Analysis and comparison of the wtL, ΔtatCL, and ΔsufIL mutants in late infection and during dissemination. BALB/c mice were infected with the bioluminescent Y. pseudotuberculosis IP32953 wtL, ΔtatCL, and ΔsufIL strains. The infection was monitored and analyzed by BLI for 18 dpi. (A) Representative groups of mice infected with each strain that were followed until the clearance of the bacteria are shown. The intensity of emission is represented with pseudo colors, where red represents the highest light emission and blue corresponds to the weakest light emission. (B) Measurement and comparison of the total flux (in numbers of photons per second [p/s]) in a defined region of interest over the abdominal side of mouse.
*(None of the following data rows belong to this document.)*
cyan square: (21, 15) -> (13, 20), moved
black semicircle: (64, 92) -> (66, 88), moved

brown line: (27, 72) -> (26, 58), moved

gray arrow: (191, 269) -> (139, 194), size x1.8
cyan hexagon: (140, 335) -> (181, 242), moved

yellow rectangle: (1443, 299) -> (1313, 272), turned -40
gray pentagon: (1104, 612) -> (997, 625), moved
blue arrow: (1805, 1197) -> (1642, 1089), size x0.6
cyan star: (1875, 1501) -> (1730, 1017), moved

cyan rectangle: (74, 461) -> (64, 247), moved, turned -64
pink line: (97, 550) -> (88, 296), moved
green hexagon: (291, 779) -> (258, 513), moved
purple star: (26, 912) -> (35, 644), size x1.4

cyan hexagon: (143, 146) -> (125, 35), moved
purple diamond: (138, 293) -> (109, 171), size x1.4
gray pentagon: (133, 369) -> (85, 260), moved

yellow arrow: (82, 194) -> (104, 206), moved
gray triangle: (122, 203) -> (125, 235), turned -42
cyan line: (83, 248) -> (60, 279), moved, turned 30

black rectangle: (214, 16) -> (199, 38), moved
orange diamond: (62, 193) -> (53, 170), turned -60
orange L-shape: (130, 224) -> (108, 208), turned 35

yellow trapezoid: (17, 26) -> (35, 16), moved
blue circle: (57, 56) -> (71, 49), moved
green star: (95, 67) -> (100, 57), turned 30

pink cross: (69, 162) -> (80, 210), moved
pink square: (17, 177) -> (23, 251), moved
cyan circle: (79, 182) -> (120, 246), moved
Data are presented as means with SEMs. Significance compared to the results for the wtL strain was analyzed using the Mann-Whitney U test. **, P < 0.01; ***, P < 0.001; ****, P < 0.0001. Each dot represents an individual mouse. (C) Representation of bacterial luminescence in the organs of mice that were infected with different strains and dissected at 3, 5, and 7 dpi. (D) Measurement and comparison of the total flux (in number of photons per second) in a defined region of interest in MLNs dissected from infected mice at the time points indicated. Significance compared to the results for the wtL strain was analyzed using the Mann-Whitney U test. *, P < 0.05; ns, no significant difference. Each dot represents an individual mouse.

FIG 6

The presence of neutrophils and bacteria in MLNs infected with the wtL, ΔtatCL, and ΔsufIL strains. Representative images of immunofluorescence staining of Y. pseudotuberculosis in sections of MLNs from mice infected with the indicated strains on days 3, 5, and 7 p.i. are shown. Tissue sections were stained for Y. pseudotuberculosis (anti-Yersinia antibody; green), neutrophils (anti-Ly6G; red), and nuclei (DAPI; blue). MLN tissues from three mice and 5 to 7 sections per mouse infected with each strain were analyzed.